- [Work to be completed]:
Print, with no pictures, the exact lines that run from the one containing "Segment: right lung middle lobe." through the last line of the material below, both ends included.

- [Provided material]:
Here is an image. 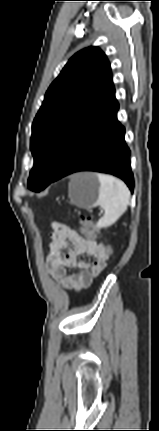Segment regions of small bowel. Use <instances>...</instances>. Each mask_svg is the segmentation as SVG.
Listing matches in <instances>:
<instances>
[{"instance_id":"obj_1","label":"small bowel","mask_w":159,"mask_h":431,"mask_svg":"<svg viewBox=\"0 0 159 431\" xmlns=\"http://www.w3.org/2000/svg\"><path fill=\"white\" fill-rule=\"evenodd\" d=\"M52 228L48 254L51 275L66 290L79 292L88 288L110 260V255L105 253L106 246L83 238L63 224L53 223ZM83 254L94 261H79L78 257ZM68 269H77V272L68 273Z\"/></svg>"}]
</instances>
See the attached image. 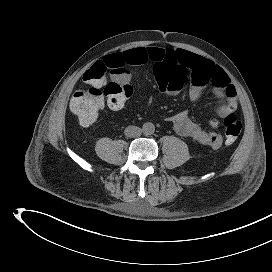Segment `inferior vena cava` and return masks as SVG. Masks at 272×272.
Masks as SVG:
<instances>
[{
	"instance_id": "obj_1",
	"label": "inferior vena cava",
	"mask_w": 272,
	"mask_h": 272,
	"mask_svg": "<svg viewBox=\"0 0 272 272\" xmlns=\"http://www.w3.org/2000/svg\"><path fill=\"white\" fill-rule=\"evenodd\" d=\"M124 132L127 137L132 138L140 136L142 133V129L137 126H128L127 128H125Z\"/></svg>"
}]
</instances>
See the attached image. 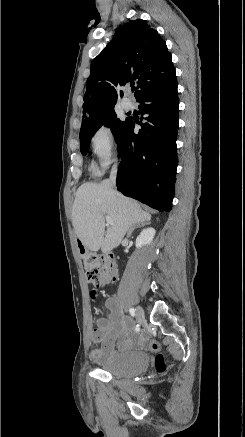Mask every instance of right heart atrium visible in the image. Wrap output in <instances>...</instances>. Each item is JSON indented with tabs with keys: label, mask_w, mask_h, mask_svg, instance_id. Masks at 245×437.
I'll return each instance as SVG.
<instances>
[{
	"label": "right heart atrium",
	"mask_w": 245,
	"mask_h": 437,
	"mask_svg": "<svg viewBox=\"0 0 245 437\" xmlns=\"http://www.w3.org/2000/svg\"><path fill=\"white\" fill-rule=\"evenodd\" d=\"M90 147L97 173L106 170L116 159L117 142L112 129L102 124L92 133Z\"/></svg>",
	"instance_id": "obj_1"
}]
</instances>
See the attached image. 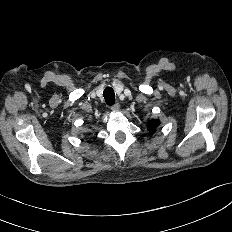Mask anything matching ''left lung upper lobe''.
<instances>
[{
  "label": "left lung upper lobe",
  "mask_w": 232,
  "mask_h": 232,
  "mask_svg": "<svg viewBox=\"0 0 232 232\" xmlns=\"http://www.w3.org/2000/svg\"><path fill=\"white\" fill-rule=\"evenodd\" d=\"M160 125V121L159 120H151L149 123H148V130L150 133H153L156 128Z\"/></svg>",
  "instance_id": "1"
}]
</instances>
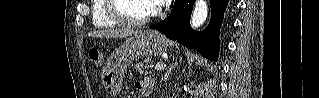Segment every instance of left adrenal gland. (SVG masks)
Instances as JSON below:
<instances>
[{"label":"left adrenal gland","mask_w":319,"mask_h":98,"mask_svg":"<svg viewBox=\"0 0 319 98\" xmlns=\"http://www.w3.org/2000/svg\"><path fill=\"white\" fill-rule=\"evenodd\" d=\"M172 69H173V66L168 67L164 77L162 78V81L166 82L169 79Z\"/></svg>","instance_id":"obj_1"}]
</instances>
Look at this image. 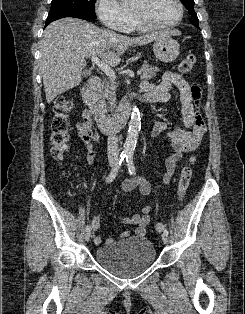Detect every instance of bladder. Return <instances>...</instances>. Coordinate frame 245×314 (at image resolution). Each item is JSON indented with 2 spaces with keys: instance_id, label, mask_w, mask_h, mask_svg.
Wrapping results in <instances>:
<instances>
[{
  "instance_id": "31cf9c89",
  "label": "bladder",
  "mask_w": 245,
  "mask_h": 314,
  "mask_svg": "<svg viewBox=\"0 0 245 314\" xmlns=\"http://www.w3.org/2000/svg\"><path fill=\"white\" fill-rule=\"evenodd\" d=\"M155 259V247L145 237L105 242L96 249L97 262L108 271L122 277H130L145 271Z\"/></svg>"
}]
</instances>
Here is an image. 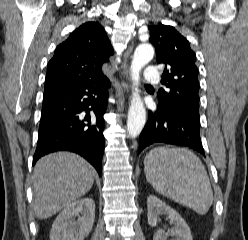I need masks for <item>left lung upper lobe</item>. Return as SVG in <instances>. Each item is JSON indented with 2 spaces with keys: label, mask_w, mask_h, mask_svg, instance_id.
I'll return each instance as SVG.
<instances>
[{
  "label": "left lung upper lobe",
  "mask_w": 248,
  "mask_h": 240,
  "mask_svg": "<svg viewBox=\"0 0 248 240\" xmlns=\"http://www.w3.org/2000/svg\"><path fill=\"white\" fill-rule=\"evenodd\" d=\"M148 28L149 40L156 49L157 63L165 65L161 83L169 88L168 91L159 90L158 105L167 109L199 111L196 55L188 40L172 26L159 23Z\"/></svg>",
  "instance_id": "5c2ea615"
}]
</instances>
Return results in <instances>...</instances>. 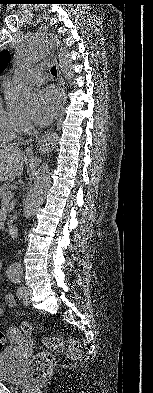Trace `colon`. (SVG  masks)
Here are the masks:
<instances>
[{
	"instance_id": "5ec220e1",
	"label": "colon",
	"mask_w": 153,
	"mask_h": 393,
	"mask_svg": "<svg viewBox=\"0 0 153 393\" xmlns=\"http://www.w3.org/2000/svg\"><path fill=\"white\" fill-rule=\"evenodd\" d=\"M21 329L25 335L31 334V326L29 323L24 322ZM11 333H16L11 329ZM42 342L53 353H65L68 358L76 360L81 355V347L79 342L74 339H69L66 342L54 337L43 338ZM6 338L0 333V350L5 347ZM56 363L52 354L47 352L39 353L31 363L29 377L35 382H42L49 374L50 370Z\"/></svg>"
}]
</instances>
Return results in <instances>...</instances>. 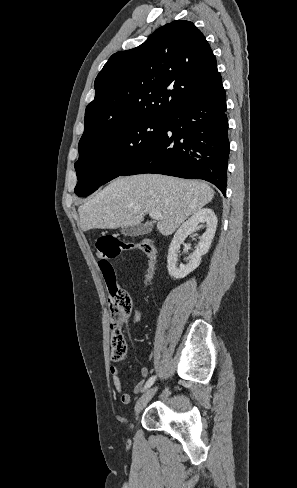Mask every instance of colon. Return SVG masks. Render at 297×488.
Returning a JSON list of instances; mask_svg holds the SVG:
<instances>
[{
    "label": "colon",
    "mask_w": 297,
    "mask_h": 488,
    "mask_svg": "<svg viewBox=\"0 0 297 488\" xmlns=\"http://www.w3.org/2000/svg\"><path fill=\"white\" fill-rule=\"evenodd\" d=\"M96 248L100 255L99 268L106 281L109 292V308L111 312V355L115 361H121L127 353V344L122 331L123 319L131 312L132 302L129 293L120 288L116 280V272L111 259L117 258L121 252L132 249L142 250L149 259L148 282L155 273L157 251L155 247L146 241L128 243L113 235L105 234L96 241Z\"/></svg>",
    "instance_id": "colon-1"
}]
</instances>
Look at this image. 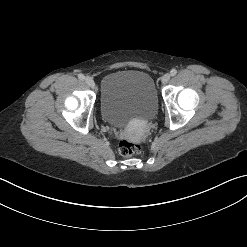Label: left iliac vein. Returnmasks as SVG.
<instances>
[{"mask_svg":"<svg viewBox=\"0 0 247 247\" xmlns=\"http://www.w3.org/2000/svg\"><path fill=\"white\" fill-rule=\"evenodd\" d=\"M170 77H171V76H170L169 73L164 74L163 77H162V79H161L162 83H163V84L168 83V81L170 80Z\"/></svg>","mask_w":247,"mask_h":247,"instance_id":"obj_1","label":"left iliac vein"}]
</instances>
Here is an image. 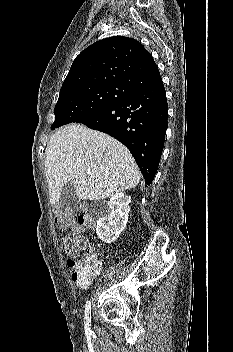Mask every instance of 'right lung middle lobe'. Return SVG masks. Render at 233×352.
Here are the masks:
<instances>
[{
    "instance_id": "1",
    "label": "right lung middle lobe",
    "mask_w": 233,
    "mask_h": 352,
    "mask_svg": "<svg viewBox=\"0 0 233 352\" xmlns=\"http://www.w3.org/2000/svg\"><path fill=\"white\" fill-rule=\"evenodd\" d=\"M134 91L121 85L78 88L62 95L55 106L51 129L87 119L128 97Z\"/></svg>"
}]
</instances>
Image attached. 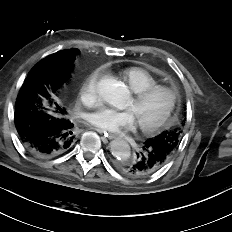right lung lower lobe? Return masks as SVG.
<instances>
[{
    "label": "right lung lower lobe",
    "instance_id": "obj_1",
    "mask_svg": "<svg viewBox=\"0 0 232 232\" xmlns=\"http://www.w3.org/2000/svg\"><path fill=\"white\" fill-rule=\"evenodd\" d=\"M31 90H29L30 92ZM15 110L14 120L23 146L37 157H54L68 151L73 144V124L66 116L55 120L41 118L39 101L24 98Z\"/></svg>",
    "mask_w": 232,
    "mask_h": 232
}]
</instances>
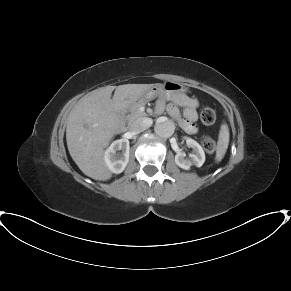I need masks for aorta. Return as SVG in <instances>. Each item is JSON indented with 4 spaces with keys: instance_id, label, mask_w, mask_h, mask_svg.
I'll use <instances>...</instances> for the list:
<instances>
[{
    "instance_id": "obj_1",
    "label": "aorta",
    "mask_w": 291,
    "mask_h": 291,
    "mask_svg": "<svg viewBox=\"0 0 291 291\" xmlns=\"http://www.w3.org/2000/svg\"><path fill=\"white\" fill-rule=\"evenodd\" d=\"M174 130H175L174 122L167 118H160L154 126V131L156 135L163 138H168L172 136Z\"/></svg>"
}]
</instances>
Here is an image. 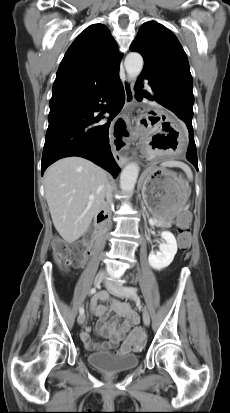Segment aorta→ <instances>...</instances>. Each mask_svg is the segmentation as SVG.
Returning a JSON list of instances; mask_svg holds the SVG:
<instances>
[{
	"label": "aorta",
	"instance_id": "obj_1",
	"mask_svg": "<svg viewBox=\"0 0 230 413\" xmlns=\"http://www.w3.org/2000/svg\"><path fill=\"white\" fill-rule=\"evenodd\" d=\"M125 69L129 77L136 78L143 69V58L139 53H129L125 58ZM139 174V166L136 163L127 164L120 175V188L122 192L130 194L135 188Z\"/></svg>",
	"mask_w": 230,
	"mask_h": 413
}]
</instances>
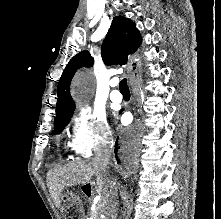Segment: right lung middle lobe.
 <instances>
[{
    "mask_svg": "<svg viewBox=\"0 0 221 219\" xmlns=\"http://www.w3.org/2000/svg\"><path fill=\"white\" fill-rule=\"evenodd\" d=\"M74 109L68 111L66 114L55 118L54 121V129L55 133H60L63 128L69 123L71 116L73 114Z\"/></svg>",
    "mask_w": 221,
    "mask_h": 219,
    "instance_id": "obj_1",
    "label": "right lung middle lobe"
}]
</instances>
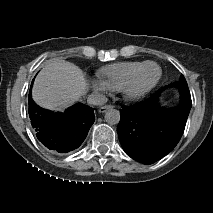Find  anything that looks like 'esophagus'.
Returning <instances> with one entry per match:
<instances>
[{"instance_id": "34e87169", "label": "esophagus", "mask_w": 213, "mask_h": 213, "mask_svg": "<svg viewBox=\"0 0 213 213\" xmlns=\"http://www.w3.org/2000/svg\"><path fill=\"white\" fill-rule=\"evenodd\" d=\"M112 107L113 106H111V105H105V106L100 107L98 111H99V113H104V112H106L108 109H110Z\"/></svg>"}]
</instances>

- [Result of the task]:
Segment: right lung middle lobe.
 <instances>
[{
    "mask_svg": "<svg viewBox=\"0 0 221 219\" xmlns=\"http://www.w3.org/2000/svg\"><path fill=\"white\" fill-rule=\"evenodd\" d=\"M74 109L68 111L66 114L55 118L54 121V129L55 133H60L63 128L69 123L71 116L73 114Z\"/></svg>",
    "mask_w": 221,
    "mask_h": 219,
    "instance_id": "obj_1",
    "label": "right lung middle lobe"
}]
</instances>
Find  anything that looks like 'esophagus'.
Returning <instances> with one entry per match:
<instances>
[{"instance_id": "34e87169", "label": "esophagus", "mask_w": 213, "mask_h": 213, "mask_svg": "<svg viewBox=\"0 0 213 213\" xmlns=\"http://www.w3.org/2000/svg\"><path fill=\"white\" fill-rule=\"evenodd\" d=\"M112 107L113 106H111V105H105V106L100 107L98 111H99V113H104V112H106L108 109H110Z\"/></svg>"}]
</instances>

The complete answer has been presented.